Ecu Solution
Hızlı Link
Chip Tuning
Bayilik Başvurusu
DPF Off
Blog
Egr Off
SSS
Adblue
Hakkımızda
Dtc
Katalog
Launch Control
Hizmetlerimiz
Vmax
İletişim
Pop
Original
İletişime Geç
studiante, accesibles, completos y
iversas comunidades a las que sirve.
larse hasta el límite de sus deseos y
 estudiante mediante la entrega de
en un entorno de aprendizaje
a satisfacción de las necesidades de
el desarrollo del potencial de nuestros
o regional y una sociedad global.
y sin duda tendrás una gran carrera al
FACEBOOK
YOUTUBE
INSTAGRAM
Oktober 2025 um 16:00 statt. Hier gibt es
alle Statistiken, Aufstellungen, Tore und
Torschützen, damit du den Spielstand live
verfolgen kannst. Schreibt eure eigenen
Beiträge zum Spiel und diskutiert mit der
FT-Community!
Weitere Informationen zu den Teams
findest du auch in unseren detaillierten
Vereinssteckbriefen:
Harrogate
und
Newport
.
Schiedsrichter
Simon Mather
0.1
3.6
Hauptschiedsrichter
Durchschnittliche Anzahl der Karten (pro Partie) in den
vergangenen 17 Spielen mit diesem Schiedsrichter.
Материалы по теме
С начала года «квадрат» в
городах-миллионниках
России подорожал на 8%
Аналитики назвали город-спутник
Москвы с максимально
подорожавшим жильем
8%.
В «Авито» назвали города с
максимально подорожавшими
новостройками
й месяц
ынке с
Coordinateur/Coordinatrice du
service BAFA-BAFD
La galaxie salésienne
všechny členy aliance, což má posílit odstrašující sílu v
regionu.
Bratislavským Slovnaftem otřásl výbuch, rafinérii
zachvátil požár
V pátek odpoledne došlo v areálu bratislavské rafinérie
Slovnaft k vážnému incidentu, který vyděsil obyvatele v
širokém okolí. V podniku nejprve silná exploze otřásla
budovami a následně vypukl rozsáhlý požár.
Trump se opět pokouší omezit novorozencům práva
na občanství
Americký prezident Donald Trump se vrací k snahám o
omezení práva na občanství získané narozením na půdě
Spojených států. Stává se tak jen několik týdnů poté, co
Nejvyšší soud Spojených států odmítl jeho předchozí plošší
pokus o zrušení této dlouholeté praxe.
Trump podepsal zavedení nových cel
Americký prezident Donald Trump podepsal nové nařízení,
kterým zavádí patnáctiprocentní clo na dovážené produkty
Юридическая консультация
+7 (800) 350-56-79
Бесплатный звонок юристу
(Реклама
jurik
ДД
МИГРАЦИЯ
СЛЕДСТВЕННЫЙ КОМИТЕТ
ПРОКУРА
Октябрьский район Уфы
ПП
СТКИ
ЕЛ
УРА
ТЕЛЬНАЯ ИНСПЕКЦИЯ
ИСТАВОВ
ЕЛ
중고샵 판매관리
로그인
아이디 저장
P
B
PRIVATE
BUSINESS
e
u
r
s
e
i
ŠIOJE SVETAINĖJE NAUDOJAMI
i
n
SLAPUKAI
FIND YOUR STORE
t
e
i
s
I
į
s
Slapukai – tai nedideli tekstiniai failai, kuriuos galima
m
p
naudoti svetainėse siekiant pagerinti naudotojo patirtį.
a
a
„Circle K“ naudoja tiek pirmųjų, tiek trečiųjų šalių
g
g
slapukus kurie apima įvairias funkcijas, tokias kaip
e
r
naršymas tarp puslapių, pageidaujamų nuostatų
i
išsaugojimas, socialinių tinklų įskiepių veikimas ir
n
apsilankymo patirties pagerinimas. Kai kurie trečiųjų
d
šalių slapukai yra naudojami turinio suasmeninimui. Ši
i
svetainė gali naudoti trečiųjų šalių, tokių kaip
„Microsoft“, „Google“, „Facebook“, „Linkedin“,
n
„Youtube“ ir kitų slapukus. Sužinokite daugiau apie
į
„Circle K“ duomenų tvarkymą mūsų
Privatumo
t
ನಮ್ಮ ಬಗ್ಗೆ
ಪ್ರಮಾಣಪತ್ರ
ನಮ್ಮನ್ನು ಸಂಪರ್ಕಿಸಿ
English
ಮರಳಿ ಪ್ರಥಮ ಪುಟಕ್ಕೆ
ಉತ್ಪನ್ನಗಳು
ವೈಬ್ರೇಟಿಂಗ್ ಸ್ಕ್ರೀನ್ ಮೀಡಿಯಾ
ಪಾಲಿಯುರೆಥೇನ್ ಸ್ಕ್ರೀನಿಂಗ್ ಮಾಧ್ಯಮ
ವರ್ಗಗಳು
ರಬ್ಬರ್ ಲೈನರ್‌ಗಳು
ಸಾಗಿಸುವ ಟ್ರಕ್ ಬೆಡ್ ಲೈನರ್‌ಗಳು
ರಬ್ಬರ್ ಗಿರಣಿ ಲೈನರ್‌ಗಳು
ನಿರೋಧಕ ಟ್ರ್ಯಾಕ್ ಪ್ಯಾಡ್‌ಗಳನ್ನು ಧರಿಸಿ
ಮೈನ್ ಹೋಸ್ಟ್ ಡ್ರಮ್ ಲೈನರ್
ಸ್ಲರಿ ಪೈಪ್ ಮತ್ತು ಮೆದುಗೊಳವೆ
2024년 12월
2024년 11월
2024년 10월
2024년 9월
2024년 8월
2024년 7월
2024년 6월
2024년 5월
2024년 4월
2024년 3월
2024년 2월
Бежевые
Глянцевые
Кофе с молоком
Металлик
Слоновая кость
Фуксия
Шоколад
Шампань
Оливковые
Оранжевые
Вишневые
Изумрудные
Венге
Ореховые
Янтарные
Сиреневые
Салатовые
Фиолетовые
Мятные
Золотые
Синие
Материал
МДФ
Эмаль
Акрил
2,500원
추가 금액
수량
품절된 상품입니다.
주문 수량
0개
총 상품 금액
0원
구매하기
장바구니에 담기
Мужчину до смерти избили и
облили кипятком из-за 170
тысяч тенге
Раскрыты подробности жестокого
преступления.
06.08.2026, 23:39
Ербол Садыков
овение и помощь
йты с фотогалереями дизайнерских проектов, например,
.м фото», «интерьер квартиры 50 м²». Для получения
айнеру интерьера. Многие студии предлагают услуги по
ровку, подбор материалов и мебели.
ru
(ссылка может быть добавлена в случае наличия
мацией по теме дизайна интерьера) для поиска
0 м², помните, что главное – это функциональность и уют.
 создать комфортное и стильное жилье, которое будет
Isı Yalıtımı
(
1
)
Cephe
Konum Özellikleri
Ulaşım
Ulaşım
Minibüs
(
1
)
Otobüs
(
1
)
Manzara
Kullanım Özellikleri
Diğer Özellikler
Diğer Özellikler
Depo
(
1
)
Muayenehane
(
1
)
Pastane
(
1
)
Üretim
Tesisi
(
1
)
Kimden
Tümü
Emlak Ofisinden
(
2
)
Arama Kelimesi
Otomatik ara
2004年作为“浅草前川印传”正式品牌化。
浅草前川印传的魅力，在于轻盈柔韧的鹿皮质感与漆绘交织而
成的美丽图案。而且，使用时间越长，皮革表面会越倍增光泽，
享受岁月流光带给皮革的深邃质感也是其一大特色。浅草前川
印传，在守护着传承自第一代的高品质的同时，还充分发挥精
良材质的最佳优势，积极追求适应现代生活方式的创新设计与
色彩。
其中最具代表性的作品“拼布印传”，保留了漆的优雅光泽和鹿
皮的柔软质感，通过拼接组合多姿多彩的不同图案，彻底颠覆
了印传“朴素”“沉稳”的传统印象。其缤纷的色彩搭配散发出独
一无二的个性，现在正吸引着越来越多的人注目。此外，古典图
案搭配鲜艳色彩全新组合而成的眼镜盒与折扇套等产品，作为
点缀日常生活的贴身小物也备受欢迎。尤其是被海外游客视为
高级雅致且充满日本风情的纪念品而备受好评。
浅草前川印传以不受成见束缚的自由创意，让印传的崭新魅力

═══

TASK. In full and word for word, restate the data.

THE COMPLETED TASK.
Ecu Solution
Hızlı Link
Chip Tuning
Bayilik Başvurusu
DPF Off
Blog
Egr Off
SSS
Adblue
Hakkımızda
Dtc
Katalog
Launch Control
Hizmetlerimiz
Vmax
İletişim
Pop
Original
İletişime Geç
studiante, accesibles, completos y
iversas comunidades a las que sirve.
larse hasta el límite de sus deseos y
 estudiante mediante la entrega de
en un entorno de aprendizaje
a satisfacción de las necesidades de
el desarrollo del potencial de nuestros
o regional y una sociedad global.
y sin duda tendrás una gran carrera al
FACEBOOK
YOUTUBE
INSTAGRAM
Oktober 2025 um 16:00 statt. Hier gibt es
alle Statistiken, Aufstellungen, Tore und
Torschützen, damit du den Spielstand live
verfolgen kannst. Schreibt eure eigenen
Beiträge zum Spiel und diskutiert mit der
FT-Community!
Weitere Informationen zu den Teams
findest du auch in unseren detaillierten
Vereinssteckbriefen:
Harrogate
und
Newport
.
Schiedsrichter
Simon Mather
0.1
3.6
Hauptschiedsrichter
Durchschnittliche Anzahl der Karten (pro Partie) in den
vergangenen 17 Spielen mit diesem Schiedsrichter.
Материалы по теме
С начала года «квадрат» в
городах-миллионниках
России подорожал на 8%
Аналитики назвали город-спутник
Москвы с максимально
подорожавшим жильем
8%.
В «Авито» назвали города с
максимально подорожавшими
новостройками
й месяц
ынке с
Coordinateur/Coordinatrice du
service BAFA-BAFD
La galaxie salésienne
všechny členy aliance, což má posílit odstrašující sílu v
regionu.
Bratislavským Slovnaftem otřásl výbuch, rafinérii
zachvátil požár
V pátek odpoledne došlo v areálu bratislavské rafinérie
Slovnaft k vážnému incidentu, který vyděsil obyvatele v
širokém okolí. V podniku nejprve silná exploze otřásla
budovami a následně vypukl rozsáhlý požár.
Trump se opět pokouší omezit novorozencům práva
na občanství
Americký prezident Donald Trump se vrací k snahám o
omezení práva na občanství získané narozením na půdě
Spojených států. Stává se tak jen několik týdnů poté, co
Nejvyšší soud Spojených států odmítl jeho předchozí plošší
pokus o zrušení této dlouholeté praxe.
Trump podepsal zavedení nových cel
Americký prezident Donald Trump podepsal nové nařízení,
kterým zavádí patnáctiprocentní clo na dovážené produkty
Юридическая консультация
+7 (800) 350-56-79
Бесплатный звонок юристу
(Реклама
jurik
ДД
МИГРАЦИЯ
СЛЕДСТВЕННЫЙ КОМИТЕТ
ПРОКУРА
Октябрьский район Уфы
ПП
СТКИ
ЕЛ
УРА
ТЕЛЬНАЯ ИНСПЕКЦИЯ
ИСТАВОВ
ЕЛ
중고샵 판매관리
로그인
아이디 저장
P
B
PRIVATE
BUSINESS
e
u
r
s
e
i
ŠIOJE SVETAINĖJE NAUDOJAMI
i
n
SLAPUKAI
FIND YOUR STORE
t
e
i
s
I
į
s
Slapukai – tai nedideli tekstiniai failai, kuriuos galima
m
p
naudoti svetainėse siekiant pagerinti naudotojo patirtį.
a
a
„Circle K“ naudoja tiek pirmųjų, tiek trečiųjų šalių
g
g
slapukus kurie apima įvairias funkcijas, tokias kaip
e
r
naršymas tarp puslapių, pageidaujamų nuostatų
i
išsaugojimas, socialinių tinklų įskiepių veikimas ir
n
apsilankymo patirties pagerinimas. Kai kurie trečiųjų
d
šalių slapukai yra naudojami turinio suasmeninimui. Ši
i
svetainė gali naudoti trečiųjų šalių, tokių kaip
„Microsoft“, „Google“, „Facebook“, „Linkedin“,
n
„Youtube“ ir kitų slapukus. Sužinokite daugiau apie
į
„Circle K“ duomenų tvarkymą mūsų
Privatumo
t
ನಮ್ಮ ಬಗ್ಗೆ
ಪ್ರಮಾಣಪತ್ರ
ನಮ್ಮನ್ನು ಸಂಪರ್ಕಿಸಿ
English
ಮರಳಿ ಪ್ರಥಮ ಪುಟಕ್ಕೆ
ಉತ್ಪನ್ನಗಳು
ವೈಬ್ರೇಟಿಂಗ್ ಸ್ಕ್ರೀನ್ ಮೀಡಿಯಾ
ಪಾಲಿಯುರೆಥೇನ್ ಸ್ಕ್ರೀನಿಂಗ್ ಮಾಧ್ಯಮ
ವರ್ಗಗಳು
ರಬ್ಬರ್ ಲೈನರ್‌ಗಳು
ಸಾಗಿಸುವ ಟ್ರಕ್ ಬೆಡ್ ಲೈನರ್‌ಗಳು
ರಬ್ಬರ್ ಗಿರಣಿ ಲೈನರ್‌ಗಳು
ನಿರೋಧಕ ಟ್ರ್ಯಾಕ್ ಪ್ಯಾಡ್‌ಗಳನ್ನು ಧರಿಸಿ
ಮೈನ್ ಹೋಸ್ಟ್ ಡ್ರಮ್ ಲೈನರ್
ಸ್ಲರಿ ಪೈಪ್ ಮತ್ತು ಮೆದುಗೊಳವೆ
2024년 12월
2024년 11월
2024년 10월
2024년 9월
2024년 8월
2024년 7월
2024년 6월
2024년 5월
2024년 4월
2024년 3월
2024년 2월
Бежевые
Глянцевые
Кофе с молоком
Металлик
Слоновая кость
Фуксия
Шоколад
Шампань
Оливковые
Оранжевые
Вишневые
Изумрудные
Венге
Ореховые
Янтарные
Сиреневые
Салатовые
Фиолетовые
Мятные
Золотые
Синие
Материал
МДФ
Эмаль
Акрил
2,500원
추가 금액
수량
품절된 상품입니다.
주문 수량
0개
총 상품 금액
0원
구매하기
장바구니에 담기
Мужчину до смерти избили и
облили кипятком из-за 170
тысяч тенге
Раскрыты подробности жестокого
преступления.
06.08.2026, 23:39
Ербол Садыков
овение и помощь
йты с фотогалереями дизайнерских проектов, например,
.м фото», «интерьер квартиры 50 м²». Для получения
айнеру интерьера. Многие студии предлагают услуги по
ровку, подбор материалов и мебели.
ru
(ссылка может быть добавлена в случае наличия
мацией по теме дизайна интерьера) для поиска
0 м², помните, что главное – это функциональность и уют.
 создать комфортное и стильное жилье, которое будет
Isı Yalıtımı
(
1
)
Cephe
Konum Özellikleri
Ulaşım
Ulaşım
Minibüs
(
1
)
Otobüs
(
1
)
Manzara
Kullanım Özellikleri
Diğer Özellikler
Diğer Özellikler
Depo
(
1
)
Muayenehane
(
1
)
Pastane
(
1
)
Üretim
Tesisi
(
1
)
Kimden
Tümü
Emlak Ofisinden
(
2
)
Arama Kelimesi
Otomatik ara
2004年作为“浅草前川印传”正式品牌化。
浅草前川印传的魅力，在于轻盈柔韧的鹿皮质感与漆绘交织而
成的美丽图案。而且，使用时间越长，皮革表面会越倍增光泽，
享受岁月流光带给皮革的深邃质感也是其一大特色。浅草前川
印传，在守护着传承自第一代的高品质的同时，还充分发挥精
良材质的最佳优势，积极追求适应现代生活方式的创新设计与
色彩。
其中最具代表性的作品“拼布印传”，保留了漆的优雅光泽和鹿
皮的柔软质感，通过拼接组合多姿多彩的不同图案，彻底颠覆
了印传“朴素”“沉稳”的传统印象。其缤纷的色彩搭配散发出独
一无二的个性，现在正吸引着越来越多的人注目。此外，古典图
案搭配鲜艳色彩全新组合而成的眼镜盒与折扇套等产品，作为
点缀日常生活的贴身小物也备受欢迎。尤其是被海外游客视为
高级雅致且充满日本风情的纪念品而备受好评。
浅草前川印传以不受成见束缚的自由创意，让印传的崭新魅力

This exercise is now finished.